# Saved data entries
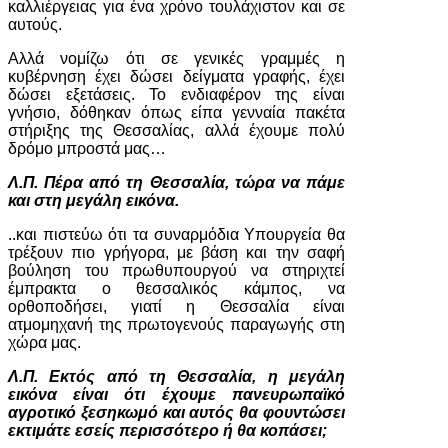
καλλιέργειας για ένα χρόνο τουλάχιστον και σε
αυτούς.
Αλλά νομίζω ότι σε γενικές γραμμές η
κυβέρνηση έχει δώσει δείγματα γραφής, έχει
δώσει εξετάσεις. Το ενδιαφέρον της είναι
γνήσιο, δόθηκαν όπως είπα γενναία πακέτα
στήριξης της Θεσσαλίας, αλλά έχουμε πολύ
δρόμο μπροστά μας…
Λ.Π. Πέρα από τη Θεσσαλία, τώρα να πάμε
και στη μεγάλη εικόνα.
..και πιστεύω ότι τα συναρμόδια Υπουργεία θα
τρέξουν πιο γρήγορα, με βάση και την σαφή
βούληση του πρωθυπουργού να στηριχτεί
έμπρακτα ο θεσσαλικός κάμπος, να
ορθοποδήσει, γιατί η Θεσσαλία είναι
ατμομηχανή της πρωτογενούς παραγωγής στη
χώρα μας.
Λ.Π. Εκτός από τη Θεσσαλία, η μεγάλη
εικόνα είναι ότι έχουμε πανευρωπαϊκό
αγροτικό ξεσηκωμό και αυτός θα φουντώσει
εκτιμάτε εσείς περισσότερο ή θα κοπάσει;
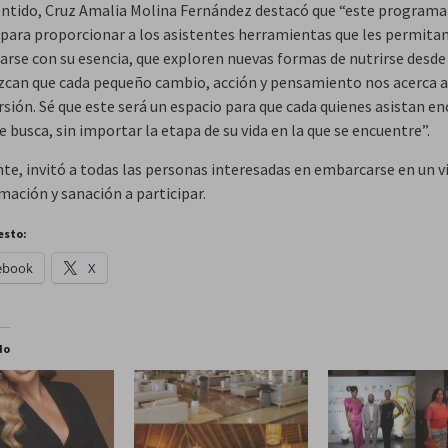
entido, Cruz Amalia Molina Fernández destacó que “este programa
para proporcionar a los asistentes herramientas que les permita
arse con su esencia, que exploren nuevas formas de nutrirse desd
zcan que cada pequeño cambio, acción y pensamiento nos acerca a
rsión. Sé que este será un espacio para que cada quienes asistan e
e busca, sin importar la etapa de su vida en la que se encuentre”.
te, invitó a todas las personas interesadas en embarcarse en un vi
mación y sanación a participar.
esto:
ebook
X
do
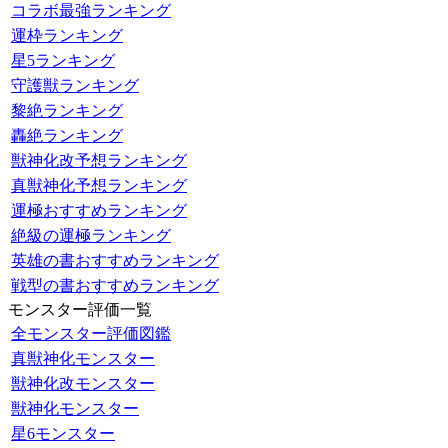
コラボ最強ランキング
運枠ランキング
星5ランキング
守護獣ランキング
黎絶ランキング
轟絶ランキング
獣神化改予想ランキング
真獣神化予想ランキング
運極おすすめランキング
絶級の運極ランキング
英雄の書おすすめランキング
戦型の書おすすめランキング
モンスター評価一覧
全モンスター評価図鑑
真獣神化モンスター
獣神化改モンスター
獣神化モンスター
星6モンスター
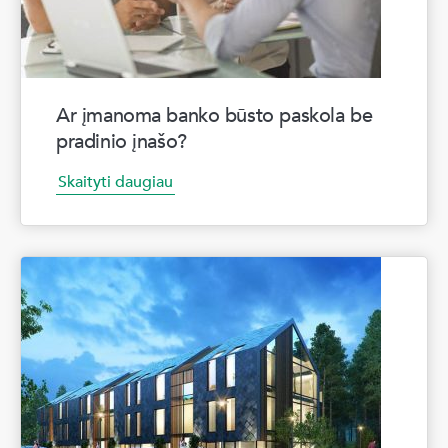
Ar įmanoma banko būsto paskola be
pradinio įnašo?
Skaityti daugiau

# Assigned task
The line that contains "zcan que cada" opens the part to copy, and the last line of the records closes it; set down those lines exactly, pictures excluded.

# Answer space
zcan que cada pequeño cambio, acción y pensamiento nos acerca a
rsión. Sé que este será un espacio para que cada quienes asistan e
e busca, sin importar la etapa de su vida en la que se encuentre”.
te, invitó a todas las personas interesadas en embarcarse en un vi
mación y sanación a participar.
esto:
ebook
X
do
コラボ最強ランキング
運枠ランキング
星5ランキング
守護獣ランキング
黎絶ランキング
轟絶ランキング
獣神化改予想ランキング
真獣神化予想ランキング
運極おすすめランキング
絶級の運極ランキング
英雄の書おすすめランキング
戦型の書おすすめランキング
モンスター評価一覧
全モンスター評価図鑑
真獣神化モンスター
獣神化改モンスター
獣神化モンスター
星6モンスター
Ar įmanoma banko būsto paskola be
pradinio įnašo?
Skaityti daugiau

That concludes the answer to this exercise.